Rassicurato Zelensky, apparso però stanco e teso, la notizia del giorno è stato il bilaterale, poi diventato a 6, tra Meloni e il premier britannico Rishi Sunak. Tema: immigrazione. Che non era in agenda della Cpe e che Meloni ha comunque ottenuto, con la lettera della scorsa settimana, di inserire nel Consiglio europeo informale di oggi. “Non direi che l’Italia è isolata” ha sottolineato ieri con una certa soddisfazione e annunciando il tavolo con Sunak poi ampliato, col passare delle ore.
L’idea era nata al G20 di Nuova Delhi e si è concretizzata ieri a Granada: Italia e Gb uniti e promotori di un nuovo format allargato a Paesi europei ma fuori dall’Unione per mettere in campo iniziative comuni per la lotta contro il traffico di esseri umani. Assente il cancelliere tedesco Olaf Scholz ma anche il padrone di casa Pedro Sanchez. L’obiettivo è quello di mettere in campo azioni concrete e coordinate per combattere il traffico di esseri umani.

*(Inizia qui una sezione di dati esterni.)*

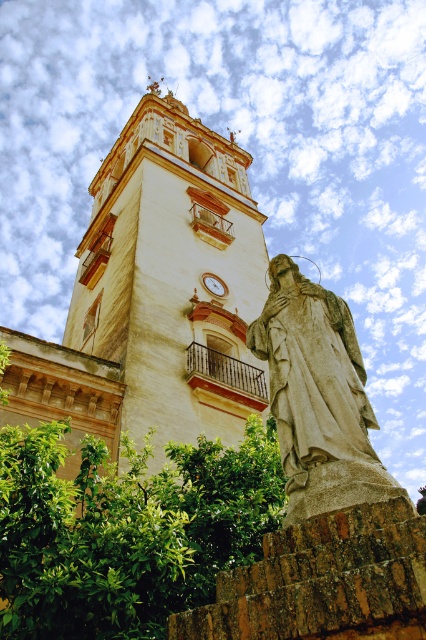 Question: Which of these objects is positioned farthest from the stone statue at center?

Choices:
 (A) beige stone tower at center
 (B) gold metallic clock at center

Answer: (B)

Question: Can you confirm if stone statue at center is bigger than gold metallic clock at center?

Choices:
 (A) no
 (B) yes

Answer: (B)

Question: Can you confirm if beige stone tower at center is thinner than gold metallic clock at center?

Choices:
 (A) yes
 (B) no

Answer: (B)

Question: Which of these objects is positioned farthest from the beige stone tower at center?

Choices:
 (A) stone statue at center
 (B) gold metallic clock at center

Answer: (A)

Question: Is beige stone tower at center above gold metallic clock at center?

Choices:
 (A) yes
 (B) no

Answer: (A)

Question: Which of the following is the closest to the observer?

Choices:
 (A) (210, 291)
 (B) (244, 268)

Answer: (A) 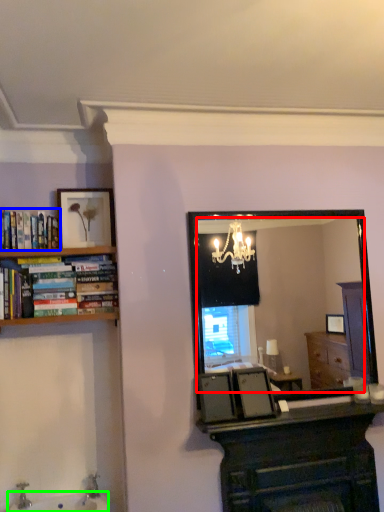 Question: Considering the real-world distances, which object is closest to mirror (highlighted by a red box)? book (highlighted by a blue box) or sink (highlighted by a green box).

Choices:
 (A) book
 (B) sink

Answer: (A) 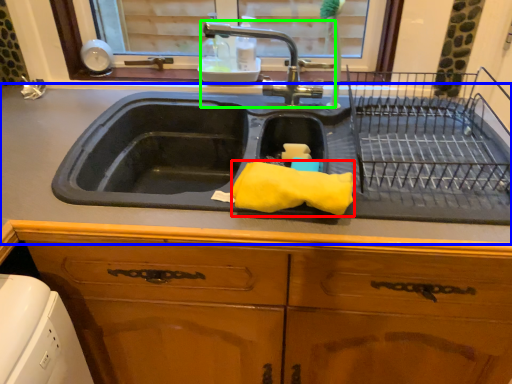 Question: Considering the real-world distances, which object is farthest from material (highlighted by a red box)? countertop (highlighted by a blue box) or tap (highlighted by a green box)?

Choices:
 (A) countertop
 (B) tap

Answer: (B) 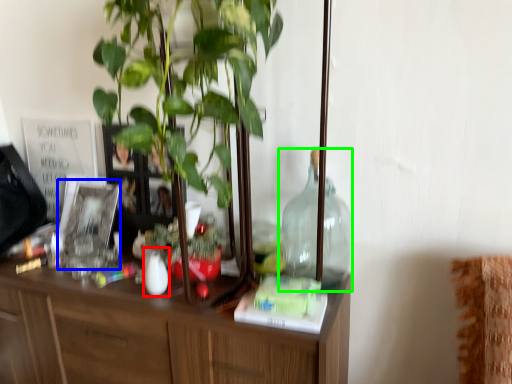 Question: Estimate the real-world distances between objects in this image. Which object is farther from vase (highlighted by a red box), picture frame (highlighted by a blue box) or bottle (highlighted by a green box)?

Choices:
 (A) picture frame
 (B) bottle

Answer: (B) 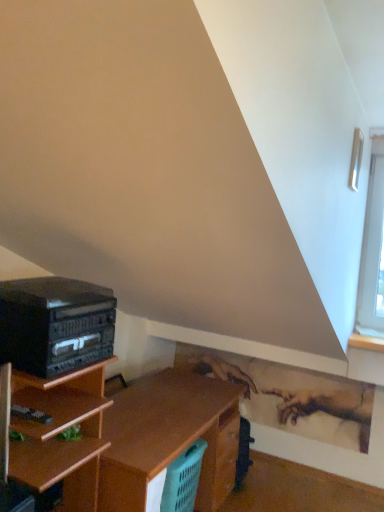 Question: Is clear glass window at upper right surrounding black matte stereo at left?

Choices:
 (A) yes
 (B) no

Answer: (B)

Question: Is clear glass window at upper right smaller than black matte stereo at left?

Choices:
 (A) yes
 (B) no

Answer: (A)

Question: Can you confirm if clear glass window at upper right is wider than black matte stereo at left?

Choices:
 (A) yes
 (B) no

Answer: (B)

Question: Is clear glass window at upper right positioned with its back to black matte stereo at left?

Choices:
 (A) no
 (B) yes

Answer: (A)

Question: From the image's perspective, would you say clear glass window at upper right is shown under black matte stereo at left?

Choices:
 (A) no
 (B) yes

Answer: (A)

Question: From the image's perspective, relative to black matte stereo at left, is teal plastic laundry basket at lower center above or below?

Choices:
 (A) above
 (B) below

Answer: (B)

Question: Is teal plastic laundry basket at lower center bigger or smaller than black matte stereo at left?

Choices:
 (A) small
 (B) big

Answer: (B)

Question: Considering the relative positions of teal plastic laundry basket at lower center and black matte stereo at left in the image provided, is teal plastic laundry basket at lower center to the left or to the right of black matte stereo at left?

Choices:
 (A) right
 (B) left

Answer: (A)

Question: Is teal plastic laundry basket at lower center inside or outside of black matte stereo at left?

Choices:
 (A) inside
 (B) outside

Answer: (B)

Question: Is black matte stereo at left wider or thinner than teal plastic laundry basket at lower center?

Choices:
 (A) wide
 (B) thin

Answer: (A)

Question: Is black matte stereo at left inside the boundaries of teal plastic laundry basket at lower center, or outside?

Choices:
 (A) inside
 (B) outside

Answer: (B)

Question: Considering the positions of point (84, 342) and point (175, 472), is point (84, 342) closer or farther from the camera than point (175, 472)?

Choices:
 (A) closer
 (B) farther

Answer: (A)

Question: From a real-world perspective, is black matte stereo at left physically located above or below teal plastic laundry basket at lower center?

Choices:
 (A) above
 (B) below

Answer: (A)

Question: From the image's perspective, is black matte stereo at left positioned above or below clear glass window at upper right?

Choices:
 (A) below
 (B) above

Answer: (A)

Question: In terms of height, does black matte stereo at left look taller or shorter compared to clear glass window at upper right?

Choices:
 (A) tall
 (B) short

Answer: (A) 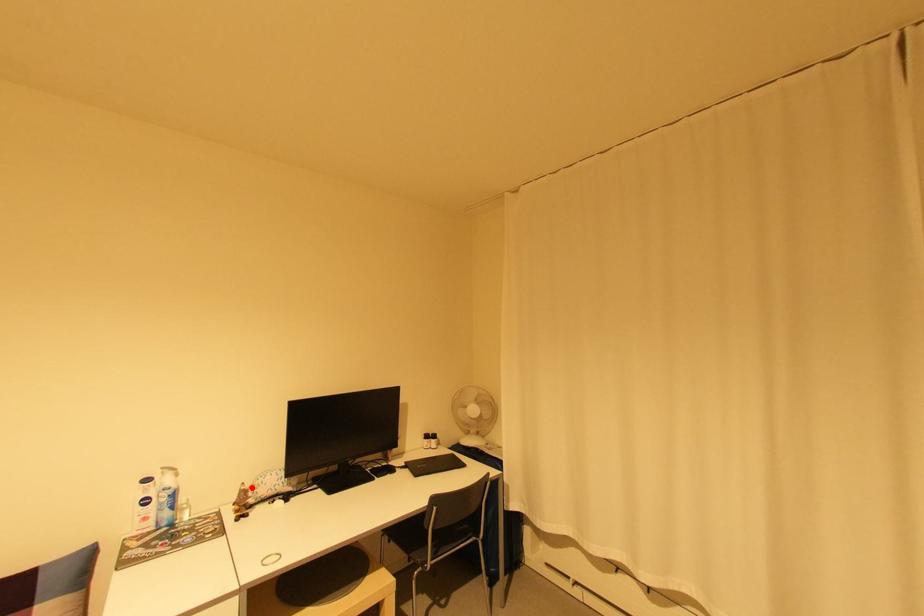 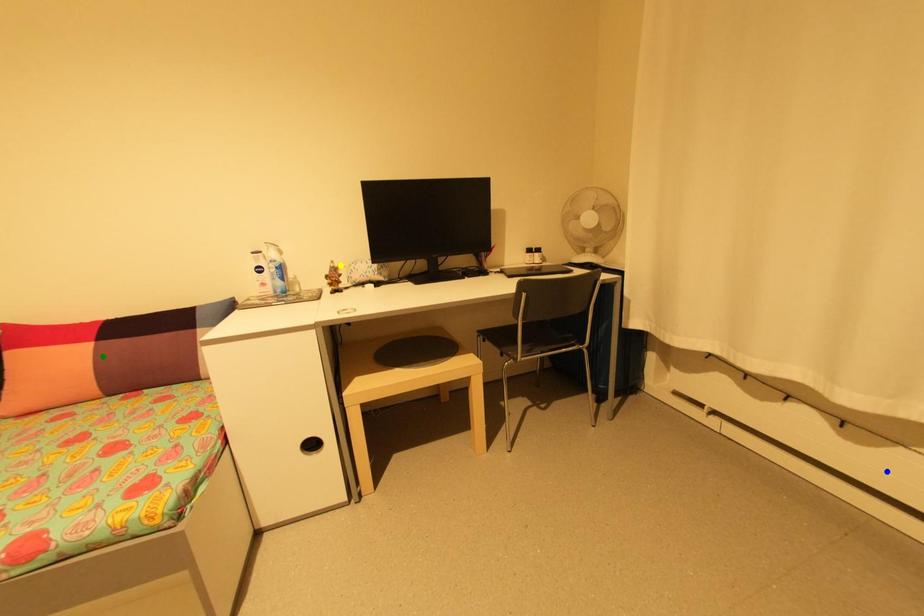 Question: I am providing you with two images of the same scene from different viewpoints. A red point is marked on the first image. You are given multiple points on the second image. In image 2, which mark is for the same physical point as the one in image 1?

Choices:
 (A) blue point
 (B) yellow point
 (C) green point

Answer: (B) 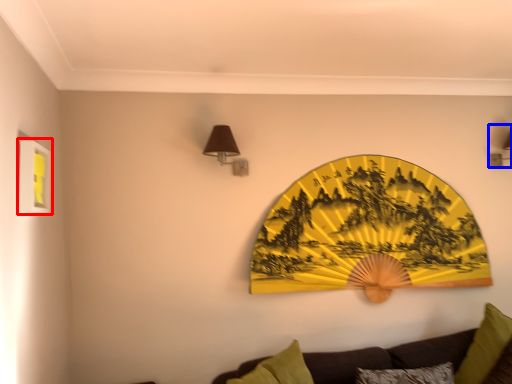 Question: Which of the following is the closest to the observer, picture frame (highlighted by a red box) or lamp (highlighted by a blue box)?

Choices:
 (A) picture frame
 (B) lamp

Answer: (A) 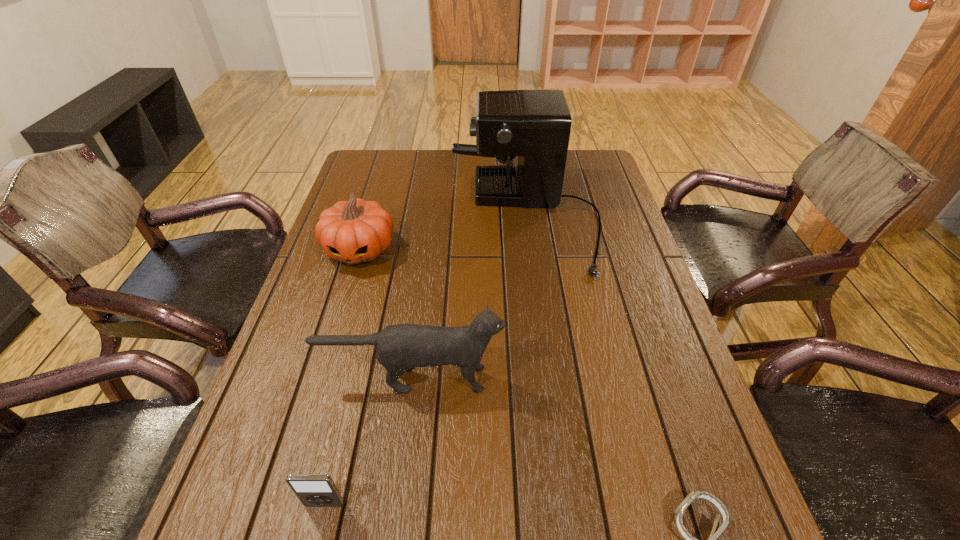 Find the location of `object located at the far edge`. object located at the far edge is located at coordinates (535, 124).

Locate an element on the screen. cat present at the left edge is located at coordinates (400, 348).

Locate an element on the screen. The width and height of the screenshot is (960, 540). pumpkin that is at the left edge is located at coordinates point(355,231).

At what (x,y) coordinates should I click in order to perform the action: click on iPod that is at the left edge. Please return your answer as a coordinate pair (x, y). The height and width of the screenshot is (540, 960). Looking at the image, I should click on (313, 490).

Where is `object that is positioned at the right edge`? The width and height of the screenshot is (960, 540). object that is positioned at the right edge is located at coordinates (535, 124).

Image resolution: width=960 pixels, height=540 pixels. In order to click on object situated at the far right corner in this screenshot , I will do `click(535, 124)`.

In the image, there is a desktop. In order to click on vacant space at the far edge in this screenshot , I will do `click(426, 155)`.

Locate an element on the screen. vacant space at the left edge of the desktop is located at coordinates (362, 283).

Where is `blank space at the right edge of the desktop`? The image size is (960, 540). blank space at the right edge of the desktop is located at coordinates (622, 299).

Locate an element on the screen. free space that is in between the second tallest object and the fourth tallest object is located at coordinates (369, 441).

Passare “dalla diagnosi alla cura”. Dalle chiacchiere ai fatti. Si parla di scambi informativi e di intelligence, collaborazione tra le polizie, accordi con i Paesi di origine e di transito mediati da Oim e Unhcr, gra, veri e propri partenariati. Non si sarebbe mai parlato del modello Ruanda per i rimpatri messo in piedi da Sunak, apprezzato da Meloni che per l’appunto alle Nazioni Unite aveva avuto un bilaterale con il Ruanda. Il modello Ruanda – parcheggiare nel paese africano i richiedenti asilo giunti in Gran Bretagna illegalmente e in attesa di risposta – è stato giudicato “illegale” dalla Corte d’Appello di Londra. Prima ancora dalla Cedu e da svariate associazioni umanitarie. E però Sunak ha fatto ricorso e ripete: “E’ il governo di questo paese che decide chi arriva. Non certo le bande di trafficanti”. Affermazione identica a quella di von der Leyen il 17 settembre a Lampedusa: “Decide l’Europa chi entra in casa sua e non i trafficanti”.